I solved point a) like this:
I apply Boyle's isothermal law P1V1=P2V2
P1(CH4)=1.45 * 10 ^ 5 Pa
V1(CH4)=2.50 dm^3
V2= 8.00 dm^3
P2(CH4)=(P1(CH4)*V1(CH4))/V2=(1.45 * 10 ^ 5 Pa*2.50 dm^3)/8.00 dm^3= 4.53*10^4 Pa

P1(O2)=2.70 * 10 ^ 5 Pa
V1(O2)= 4.50 dm^3
V2= 8.00 dm^3
P2(O2)=(P1(O2)*V1(O2))/V2= (2.70 * 10 ^ 5 Pa* 4.50 dm^3)/8.00dm^3= 1.52*10^5 Pa

P(tot)= P2(CH4)+P2(O2)=(4.53*10^4 Pa)+(1.52*10^5 Pa)= 1.973*10^5 Pa

b)
Now to calculate the molar fractions I need to know the total moles and the moles of the individual gases of the products, but I can't figure out how to get them from the information I have. I know the water vapor temperature is 100 ° C (373.15 F). Could you help me understand how to extrapolate this information? Thank you very much
The mind is like a parachute, it only works if it opens. -A. Einstein
ChenBeier
Distinguished Member Posts: 873
Joined: Wed Sep 27, 2017 7:25 am
Location: Berlin, Germany

### Re: calculation of molar fraction and pressure

Consider the vessel is 8 dm^3. In this is filled 2,5 dm^3 CH4 and 4.5 dm^3 O2 . In total 7 dm^3. 1 dm^3 is missing so we have some expansion.
of the gases. The two pressures are also different.

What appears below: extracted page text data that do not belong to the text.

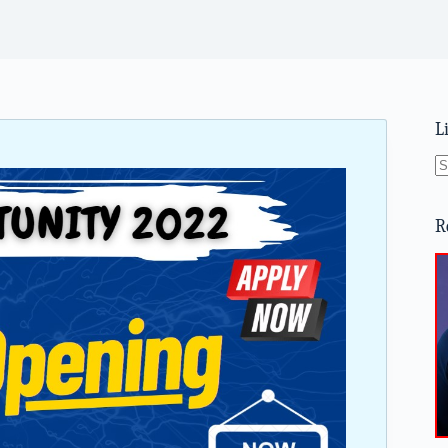
L
N
re
R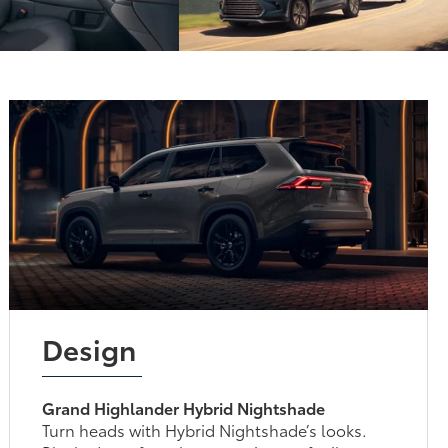
Design
Grand Highlander Hybrid Nightshade
Turn heads with Hybrid Nightshade’s looks.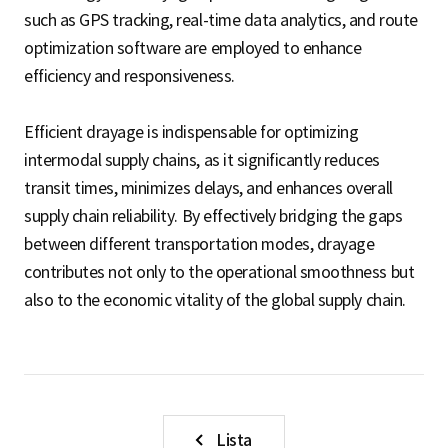
such as GPS tracking, real-time data analytics, and route
optimization software are employed to enhance
efficiency and responsiveness.
Efficient drayage is indispensable for optimizing
intermodal supply chains, as it significantly reduces
transit times, minimizes delays, and enhances overall
supply chain reliability. By effectively bridging the gaps
between different transportation modes, drayage
contributes not only to the operational smoothness but
also to the economic vitality of the global supply chain.
Lista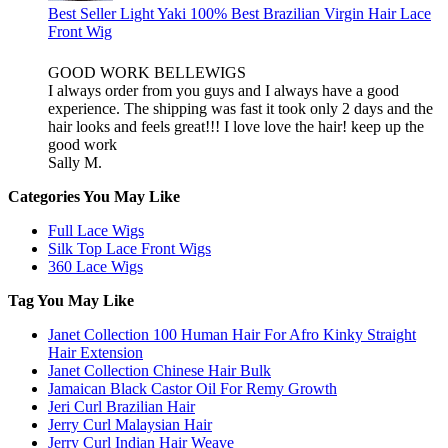
Best Seller Light Yaki 100% Best Brazilian Virgin Hair Lace
Front Wig
GOOD WORK BELLEWIGS
I always order from you guys and I always have a good
experience. The shipping was fast it took only 2 days and the
hair looks and feels great!!! I love love the hair! keep up the
good work
Sally M.
Categories You May Like
Full Lace Wigs
Silk Top Lace Front Wigs
360 Lace Wigs
Tag You May Like
Janet Collection 100 Human Hair For Afro Kinky Straight
Hair Extension
Janet Collection Chinese Hair Bulk
Jamaican Black Castor Oil For Remy Growth
Jeri Curl Brazilian Hair
Jerry Curl Malaysian Hair
Jerry Curl Indian Hair Weave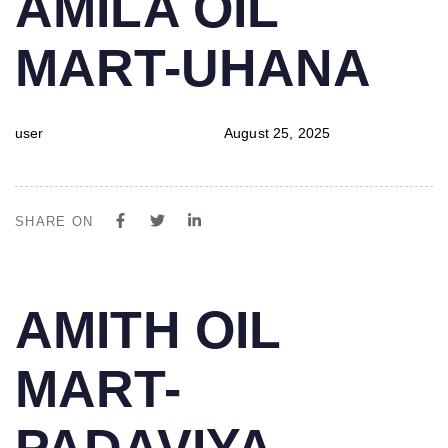
AMILA OIL
IN:
on:
MART-UHANA
user
August 25, 2025
SHARE ON
PUBLISHED
Author
Published
AMITH OIL
IN:
on:
MART-
PADAVIYA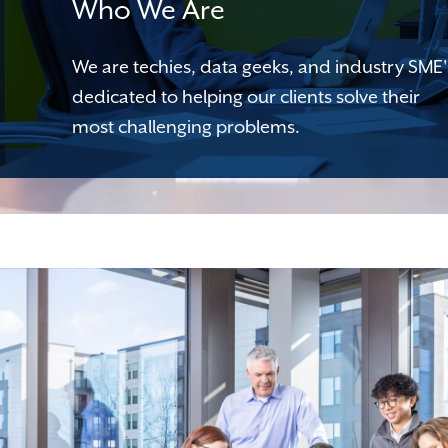
Who We Are
We are techies, data geeks, and industry SME'
dedicated to helping our clients solve their
most challenging problems.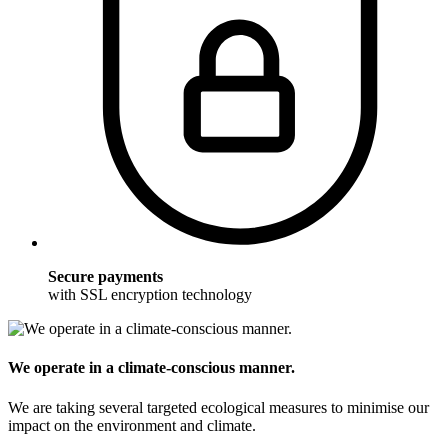
Secure payments
with SSL encryption technology
We operate in a climate-conscious manner.
We are taking several targeted ecological measures to minimise our
impact on the environment and climate.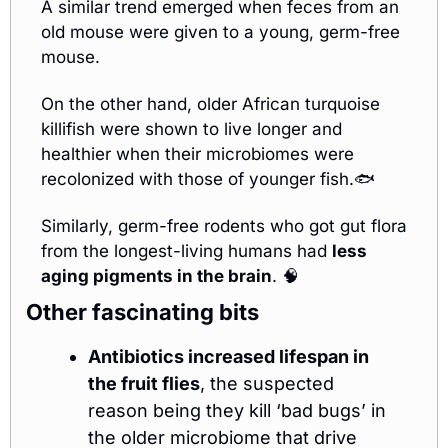
A similar trend emerged when feces from an 
old mouse were given to a young, germ-free 
mouse.
On the other hand, older African turquoise 
killifish were shown to live longer and 
healthier when their microbiomes were 
recolonized with those of younger fish.🐟
Similarly, germ-free rodents who got gut flora 
from the longest-living humans had 
less 
aging pigments in the brain
. 
🧠
Other fascinating bits
Antibiotics increased lifespan in 
the fruit flies
, the suspected 
reason being they kill ‘bad bugs’ in 
the older microbiome that drive 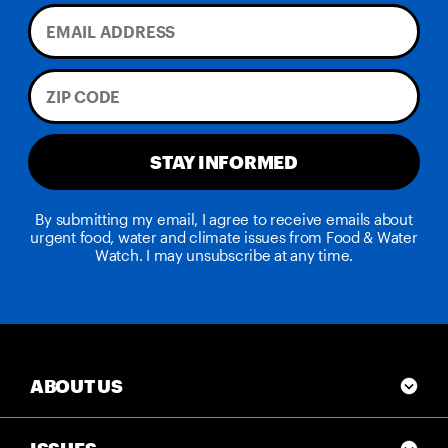
STAY INFORMED
By submitting my email, I agree to receive emails about
urgent food, water and climate issues from Food & Water
Watch. I may unsubscribe at any time.
ABOUT US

p1V1 + p2V2 = ptotal* Vvessel

pV ~ n. RT is constant.

From this you have to get total pressure and the partial pressures.
After burning you get new products, but what is really different , compare the moles.
anto007
Sr. Member Posts: 25
Joined: Tue Aug 10, 2021 10:13 am
Location: Italy

### Re: calculation of molar fraction and pressure

Hello, sorry if I answer you late, but there was a fire emergency, here the woods have been burning for days.
Here is my development:
P(CH4)=1.45*10^5 Pa = 1.43 atm n(CH4)= (1.43 atm*2.50 L)/(0.08206*T) = 43.6/T mol
P(O2)= 2.7.*10^5 Pa = 2.66 atm n(O2) = (2.66 atm*4.5 L)/(0.08206*T) = 146.1/T mol
n tot = 189.6 mol
CH4 (g) + 2O2 (g) -> CO2 (g) + 2H2O (g)
43.6/T 146.1/T 0 0
-43.6/T -87.2/T +43.6/T +87.2/T
0 58.9/T 43.6/T 87.2/T
n tot =189.6/T
X(O2) = (58.9/T)/(189.6/T) = 0.311
X(CO2) = (43.6/T)/(189.6/T) = 0.230
X(H2O) = (87.2/T)/(189.6/T) = 0.460

Ptot= (189.6*0.08206*T)/(T*8) = 1.95 atm = 1.97*10^5 Pa
P(O2) = 0.311*1.97*10^5 Pa = 6.13*10^4 Pa
P(CO2) = 0.230*1.97*10^5 Pa = 4.53*10^4 Pa
P(H2O) = 0.460*1.97*10^5 Pa = 9.06*10^4 Pa
The mind is like a parachute, it only works if it opens. -A. Einstein
ChenBeier
Distinguished Member Posts: 873
Joined: Wed Sep 27, 2017 7:25 am
Location: Berlin, Germany

### Re: calculation of molar fraction and pressure

I am really sorry to hear that a fire is close to your place. This planet is dying.